▸ Exercise description:
Although the entries contain pictures, write out only their text, exactly as it stands.

▸ Listed entries:
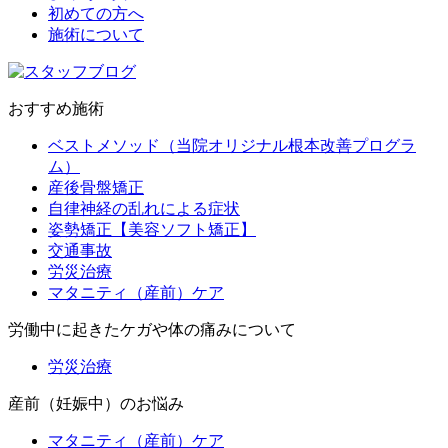
初めての方へ
施術について
おすすめ施術
ベストメソッド（当院オリジナル根本改善プログラ
ム）
産後骨盤矯正
自律神経の乱れによる症状
姿勢矯正【美容ソフト矯正】
交通事故
労災治療
マタニティ（産前）ケア
労働中に起きたケガや体の痛みについて
労災治療
産前（妊娠中）のお悩み
マタニティ（産前）ケア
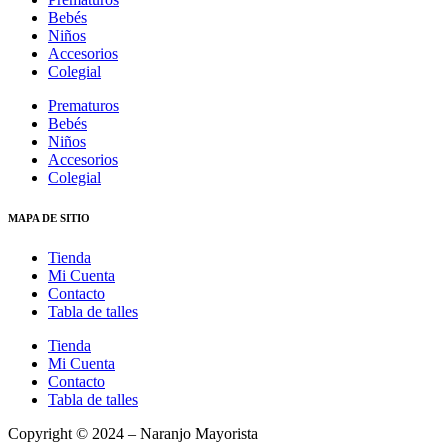
Bebés
Niños
Accesorios
Colegial
Prematuros
Bebés
Niños
Accesorios
Colegial
MAPA DE SITIO
Tienda
Mi Cuenta
Contacto
Tabla de talles
Tienda
Mi Cuenta
Contacto
Tabla de talles
Copyright © 2024 – Naranjo Mayorista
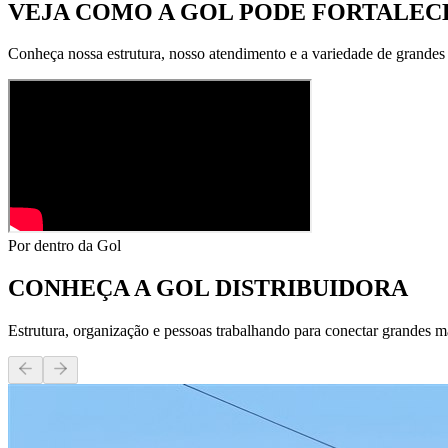
VEJA COMO A GOL PODE
FORTALECE
Conheça nossa estrutura, nosso atendimento e a variedade de grandes
Por dentro da Gol
CONHEÇA A
GOL DISTRIBUIDORA
Estrutura, organização e pessoas trabalhando para conectar grandes m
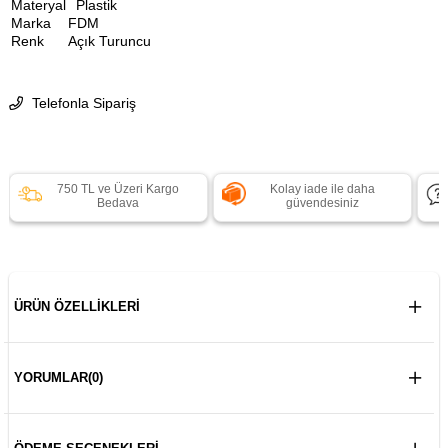
Materyal
Plastik
Marka
FDM
Renk
Açık Turuncu
Telefonla Sipariş
750 TL ve Üzeri Kargo
Kolay iade ile daha
Bedava
güvendesiniz
ÜRÜN ÖZELLIKLERI
YORUMLAR
(0)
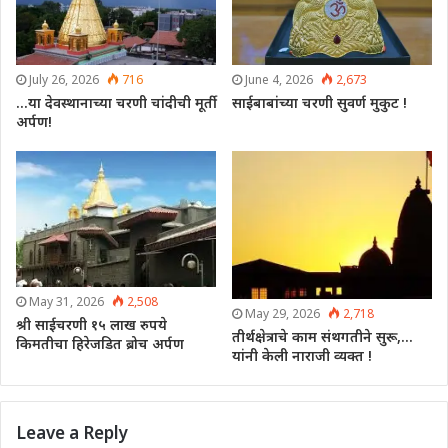
July 26, 2026
716
June 4, 2026
2,673
…या देवस्थानाच्या चरणी चांदीची मूर्ती
साईबाबांच्या चरणी सुवर्ण मुकुट !
अर्पण!
May 31, 2026
2,508
May 29, 2026
2,718
श्री साईचरणी १५ लाख रुपये
तीर्थक्षेत्राचे काम संथगतीने सुरू,…
किमतीचा हिरेजडित ब्रोच अर्पण
यांनी केली नाराजी व्यक्त !
Leave a Reply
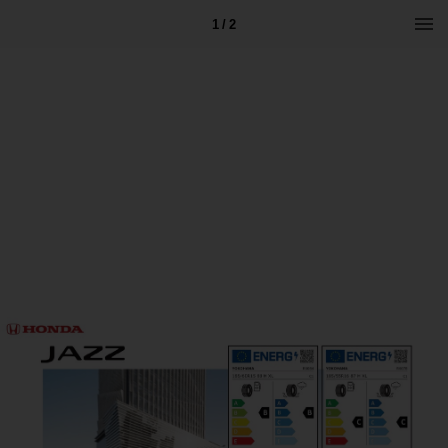
1 / 2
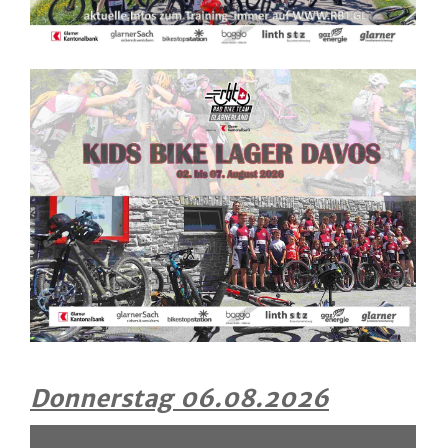
Donnerstag 06.08.2026
KIDS Bikelager Davos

▸ Written solution:
初めての方へ
施術について
おすすめ施術
ベストメソッド（当院オリジナル根本改善プログラ
ム）
産後骨盤矯正
自律神経の乱れによる症状
姿勢矯正【美容ソフト矯正】
交通事故
労災治療
マタニティ（産前）ケア
労働中に起きたケガや体の痛みについて
労災治療
産前（妊娠中）のお悩み
マタニティ（産前）ケア
Bebés
Niños
Accesorios
Colegial
Prematuros
Bebés
Niños
Accesorios
Colegial
MAPA DE SITIO
Tienda
Mi Cuenta
Contacto
Tabla de talles
Tienda
Mi Cuenta
Contacto
Tabla de talles
Copyright © 2024 – Naranjo Mayorista
VEJA COMO A GOL PODE
FORTALECE
Conheça nossa estrutura, nosso atendimento e a variedade de grandes
Por dentro da Gol
CONHEÇA A
GOL DISTRIBUIDORA
Estrutura, organização e pessoas trabalhando para conectar grandes m
Materyal
Plastik
Marka
FDM
Renk
Açık Turuncu
Telefonla Sipariş
750 TL ve Üzeri Kargo
Kolay iade ile daha
Bedava
güvendesiniz
ÜRÜN ÖZELLIKLERI
YORUMLAR
(0)
July 26, 2026
716
June 4, 2026
2,673
…या देवस्थानाच्या चरणी चांदीची मूर्ती
साईबाबांच्या चरणी सुवर्ण मुकुट !
अर्पण!
May 31, 2026
2,508
May 29, 2026
2,718
श्री साईचरणी १५ लाख रुपये
तीर्थक्षेत्राचे काम संथगतीने सुरू,…
किमतीचा हिरेजडित ब्रोच अर्पण
यांनी केली नाराजी व्यक्त !
Leave a Reply
1 / 2
Donnerstag 06.08.2026
KIDS Bikelager Davos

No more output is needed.